[Date Prev][Date Next][Thread Prev][Thread Next][Date Index][Thread Index]

Re: PFile notes



Bjarke Hammersholt Roune wrote:

>> >> (2) The user mounts the new PakFile with the ppfMF_write flag.
>> >> The code for
>> >> this creates a new PakFile object using the first constructor, which
>> >> recognizes the Pak as a new one, allowing the adding of files.
>> >>
>> >Hmm... Is there a good reason for doing it in this way?
>>
>> Yes. That way ppfCopy can be a generic function, just copying files from A
>> to B.
>>
>What is the problem that makes it impossible for ppfCopy() to be generic
>otherwise?

Not impossible, but harder.
If the target file system is not mounted at copying time but has to be
treated specially ppfCopy would be much more complex.

But I guess we misunderstood each other again... ;)

>> >If the pakfile construction process is interrupted for some
>> reason, there'll
>> >be a useless empty pak file lying around.
>>
>> If it is interrupted by the user, then, well, it's his own fault. Perhaps
>> it's even what he wanted.
>>
>Actually, its not empty, its invalid (or becomes so the moment a file is
>written), which cannot be usefull for anybody.

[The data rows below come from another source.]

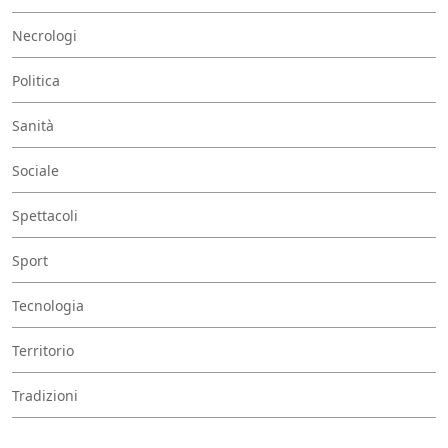
Necrologi
Politica
Sanità
Sociale
Spettacoli
Sport
Tecnologia
Territorio
Tradizioni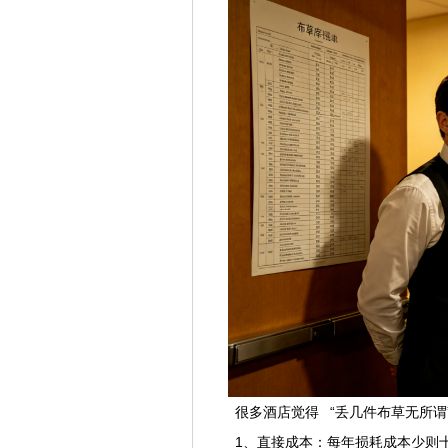
很多酒店觉得 “丢几件布草无所谓
1、直接成本：每年损耗成本少则十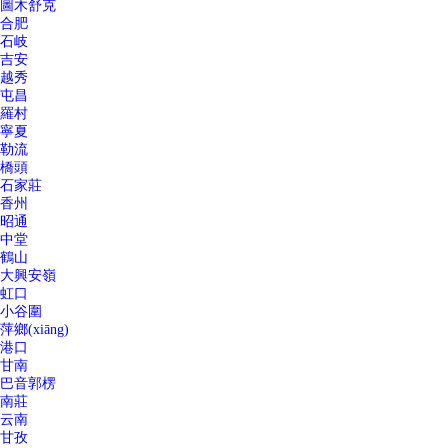
圖木舒克
合肥
石岐
吉安
越秀
屯昌
羅村
寧夏
勒流
橋頭
石家莊
香州
昭通
中堂
鶴山
大興安嶺
虹口
小谷圍
萍鄉(xiāng)
港口
甘南
巴音郭楞
南莊
云南
甘孜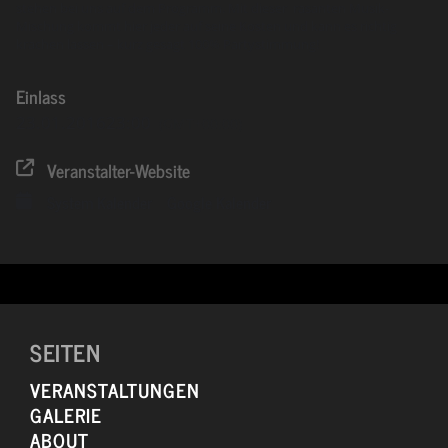
stehen bei uns auf dem Programm. Mit dieser rasanten Musik-
Mischung kommt hier jeder auf seine Kosten und kann es richtig
krachen lassen – kurz gesagt 100% Partystimmung!
Einlass
23.01.2016
23:00
(GMT+00:00)
Veranstalter-Website
System Kalender
Google Kalender
SEITEN
VERANSTALTUNGEN
GALERIE
ABOUT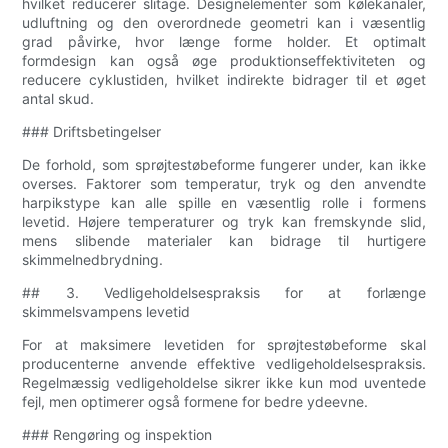
hvilket reducerer slitage. Designelementer som kølekanaler,
udluftning og den overordnede geometri kan i væsentlig
grad påvirke, hvor længe forme holder. Et optimalt
formdesign kan også øge produktionseffektiviteten og
reducere cyklustiden, hvilket indirekte bidrager til et øget
antal skud.
### Driftsbetingelser
De forhold, som sprøjtestøbeforme fungerer under, kan ikke
overses. Faktorer som temperatur, tryk og den anvendte
harpikstype kan alle spille en væsentlig rolle i formens
levetid. Højere temperaturer og tryk kan fremskynde slid,
mens slibende materialer kan bidrage til hurtigere
skimmelnedbrydning.
## 3. Vedligeholdelsespraksis for at forlænge
skimmelsvampens levetid
For at maksimere levetiden for sprøjtestøbeforme skal
producenterne anvende effektive vedligeholdelsespraksis.
Regelmæssig vedligeholdelse sikrer ikke kun mod uventede
fejl, men optimerer også formene for bedre ydeevne.
### Rengøring og inspektion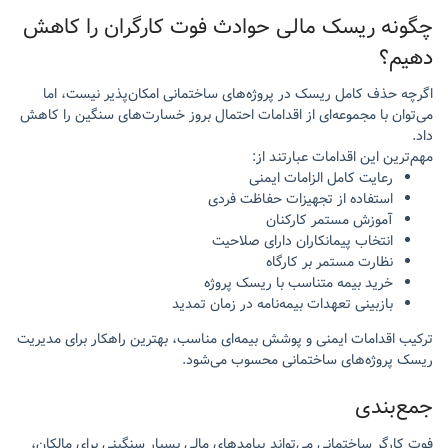
چگونه ریسک مالی حوادث فوت کارگران را کاهش
دهیم؟
اگرچه حذف کامل ریسک در پروژه‌های ساختمانی امکان‌پذیر نیست، اما
می‌توان با مجموعه‌ای از اقدامات احتمال بروز خسارت‌های سنگین را کاهش
داد.
مهم‌ترین این اقدامات عبارتند از:
رعایت کامل الزامات ایمنی
استفاده از تجهیزات حفاظت فردی
آموزش مستمر کارکنان
انتخاب پیمانکاران دارای صلاحیت
نظارت مستمر بر کارگاه
خرید بیمه متناسب با ریسک پروژه
بازبینی تعهدات بیمه‌نامه در زمان تمدید
ترکیب اقدامات ایمنی و پوشش بیمه‌ای مناسب، بهترین راهکار برای مدیریت
ریسک پروژه‌های ساختمانی محسوب می‌شود.
جمع‌بندی
فوت کارگر ساختمانی می‌تواند پیامدهای مالی بسیار سنگینی برای مالکان،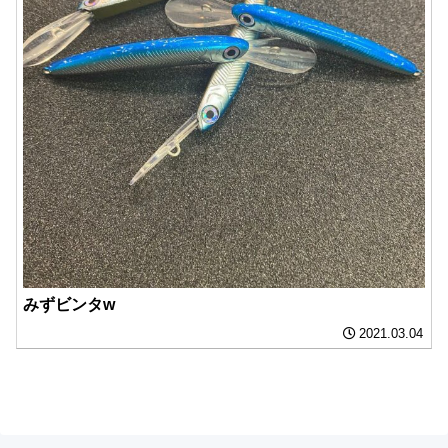
みずビンタw
2021.03.04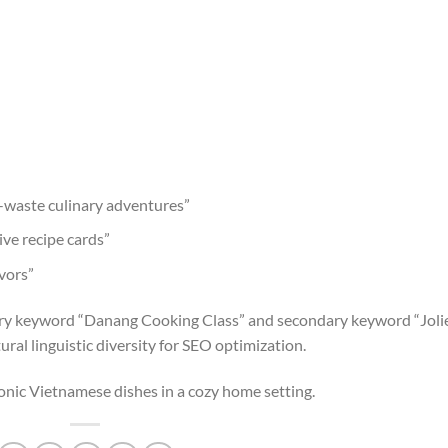
o-waste culinary adventures”
ve recipe cards”
avors”
mary keyword “Danang Cooking Class” and secondary keyword “Joli
al linguistic diversity for SEO optimization.
onic Vietnamese dishes in a cozy home setting.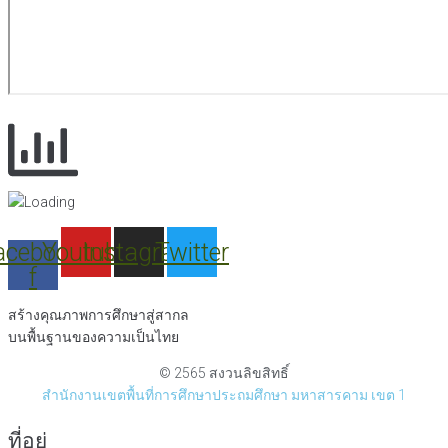
acebook-
Youtube
Instagram
Twitter
f
สร้างคุณภาพการศึกษาสู่สากล
บนพื้นฐานของความเป็นไทย
© 2565 สงวนลิขสิทธิ์
สำนักงานเขตพื้นที่การศึกษาประถมศึกษา มหาสารคาม เขต 1
ที่อยู่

Unless the person who initiated the copying process decides that it's
taking too long because he now really has to leave for his date and doesn't
want to have his computer running while he's away.
The copying process should be abortable at any point.

>Actually, the program itself should make sure to delete any unneded file if
>the user quits, so its the programs fault, unless you meant something like
>killing the process.

For me "user" == user of LibPP, i.e. programmer of a game. So I guess we
agree here.

>> And if it's interrupted by some external force (the game crashing /...)
>> then it doesn't matter whether it is interrupted in a ppfCopy () run
>> copying a single file or in the syncronization code. The result is exactly
>> the same.
>>
>Ehh, serialization code... :)

<searching for nearest little hole...>

>Well, yes, if, for some reason, the serialization process is interrupted in
>some "violent" way, then you'll have the same result.
>
>However, in writing the pak file a little at a time, the amount of time in
>which the program can be subjected to some unexpected, fatal
>internal/external state/event, is streched over a timespan that can be as
>short as less than a nanosecond, or as long as a couple of billion years or
>longer.

If the user (game programmer) copy file-per-file and do some processing
between each copy, fine. If he wants to copy everything in one run, fine.
It's his choice.

>I was referring to the empty pak that gets written.
>
>Actually, it can be much, much more than the relatively small header, if
>some files have been added to the pak, and then something goes wrong.
>Mininum 100 bytes, maximum unbounded.

You sound as if PakFile creation utilities would encode some mp3s after
each file they copy.
If the user wants to create the entire Pak in one "quick" op he can do that
- the time spent outside of PFile during Pak construction is about 10-20 CPU
cycles in that case (the calling of ppfUmount ()). Don't tell me that
raises the likeliness of a corrupted Pak noticeably!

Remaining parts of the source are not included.